SAN ANTONIO – A New York woman has filed a lawsuit against her father’s San Antonio retirement home, alleging that she has been prevented from visiting her father based on unfair and illegal restrictions.

Juliette Fairley filed her complaint in May in the San Antonio Division of the Western District of Texas against Trisun Healthcare, which operates the Lakeside Assisted Living and Memory Care in San Antonio. She is representing herself.

According to her complaint, her father James Fairley moved into Lakeside in early December 2014. Since becoming a resident at the retirement home, she alleges her father has been denied opportunities to visit freely with his daughter and friends and has been denied nutritious meals.

“Although I am not an attorney, my understanding is that it is unconstitutional for a state to endorse or provide for lower or less access, less protections or lower standards, such as restricting visitation in a retirement home, adding a cost burden to visiting in a retirement home, denying edible and nutritious food to a retirement home resident, denying medical care through false documents and limiting hygiene care, because it runs afoul of the federal statutory scheme and federal constitution,” Juliette Fairley told The Record in an email.

According to the complaint, Fairley is limited to two four-hour visits with her father per month, despite a nurse’s report asserting that James would benefit from more visits. Furthermore, those visits must be in the presence of a court-appointed monitor at a cost to Fairley of $50 per visit.

Fairley argues in her complaint, however, that “Resident Rights of the Federal Code of Regulations… state that immediate family or other relatives are not subject to visiting hour limitations or other restrictions not imposed by the resident” and that the code “expressly states that a long-term care resident has the right to visits from immediate family and other relatives and the facility must provide immediate access if the resident so requests. James repeatedly invites Juliette to visit.”

Fairley’s complaint also details her intimidation by and fear of the court-appointed monitor, who has allegedly threatened to terminate her visits with her father multiple times. When she tried to bring a friend along for a visit with her father’s consent to prevent being alone with the monitor, Lakeside allegedly denied her entrance to the facility.

Fairley further alleges that her father is being denied fresh, healthy food. According to the complaint, Lakeside has classified James as hospice because they claim he has no appetite and does not eat the meals provided to him, but Fairley argues that he has complained to her of hunger, and when served freshly-prepared meals during visits with a guest, he eats his entire meal.
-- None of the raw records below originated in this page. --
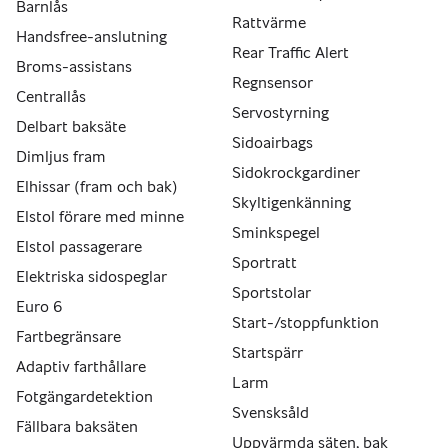
Barnlås
Rattvärme
Handsfree-anslutning
Rear Traffic Alert
Broms-assistans
Regnsensor
Centrallås
Servostyrning
Delbart baksäte
Sidoairbags
Dimljus fram
Sidokrockgardiner
Elhissar (fram och bak)
Skyltigenkänning
Elstol förare med minne
Sminkspegel
Elstol passagerare
Sportratt
Elektriska sidospeglar
Sportstolar
Euro 6
Start-/stoppfunktion
Fartbegränsare
Startspärr
Adaptiv farthållare
Larm
Fotgängardetektion
Svensksåld
Fällbara baksäten
Uppvärmda säten, bak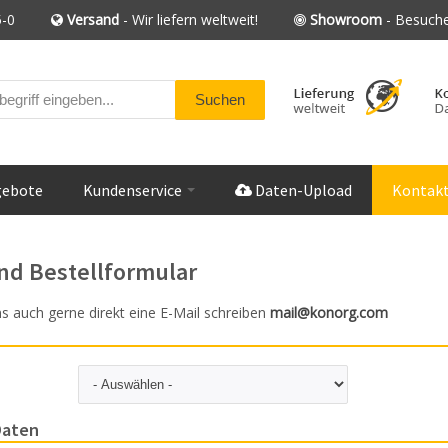
-0
Versand
- Wir liefern weltweit!
Showroom
- Besuche
gebote
Kundenservice
Daten-Upload
Kontak
nd Bestellformular
s auch gerne direkt eine E-Mail schreiben
mail@konorg.com
Daten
Instead, “Despite James’ weight loss and diagnosis of malnourishment by Dr. Devagiri,” reads the complaint, “Plaintiff alleges and would prove that Lakeside, as recently as March 9, 2017, denied James nutritious and edible food that he wanted to eat while visiting with plaintiff and offered instead donuts despite medical professionals having recommended that James maintain a low-sugar diet due to cavities, rotting teeth and the risk of diabetes.”

No court date has yet been set, but Judge John Primomo, who made headlines in November for telling new U.S. citizens to accept Donald Trump as president or leave the country, has been assigned to the case.
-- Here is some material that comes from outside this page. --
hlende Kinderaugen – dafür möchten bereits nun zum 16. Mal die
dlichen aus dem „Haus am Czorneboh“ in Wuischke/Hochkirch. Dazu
“Initially, I was concerned when it appeared on the docket that Judge Primomo had been assigned to the case,” said Fairley. “But the attorneys I consulted with all said Judge Primomo is a good and fair judge.”
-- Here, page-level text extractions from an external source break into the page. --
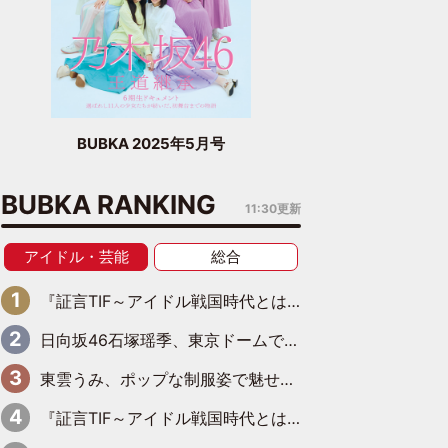
BUBKA 2025年5月号
BUBKA RANKING
11:30更新
アイドル・芸能
総合
『証言TIF～アイドル戦国時代とはなんだったのか～』第6回：でんぱ組.inc・古川未鈴×相沢梨紗「『ハロプロやりたかったな』って言ったら、夢眠ねむさんに『てめえはでんぱ組．incなんだよ！』って肩パンされて(笑)」
日向坂46石塚瑶季、東京ドームで“観戦バレ”！ ナイツ・塙も認めた「巨人に詳しすぎるアイドル」は元VENUSスクール生で杉内コーチ推し⁉
東雲うみ、ポップな制服姿で魅せる“東雲グリーン”の正体
『証言TIF～アイドル戦国時代とはなんだったのか～』第8回：Negicco・Nao☆×Megu×Kaede「東京からオファーが来たのと、梨の皮剥きとどっちが大事なんだって」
Fairley hopes to receive a fair trial. 

“In my biological father’s study in the house that he raised me in outside of Lackland Air Force Base in San Antonio, there hung on the wall a huge scroll of the U.S. Constitution,” she said. “It just so happens that my biological father, James Fairley, was among the soldiers who fought for the U.S. Constitution and the civil rights that American citizens enjoy today. He is an Air Force veteran of three foreign wars (Korea, World War II and Vietnam). My hope is that Judge Primomo will uphold my father’s family rights, civil rights, disability rights and constitutional rights as well as my implied right as a military veteran’s daughter to visit safely and freely with him in person.”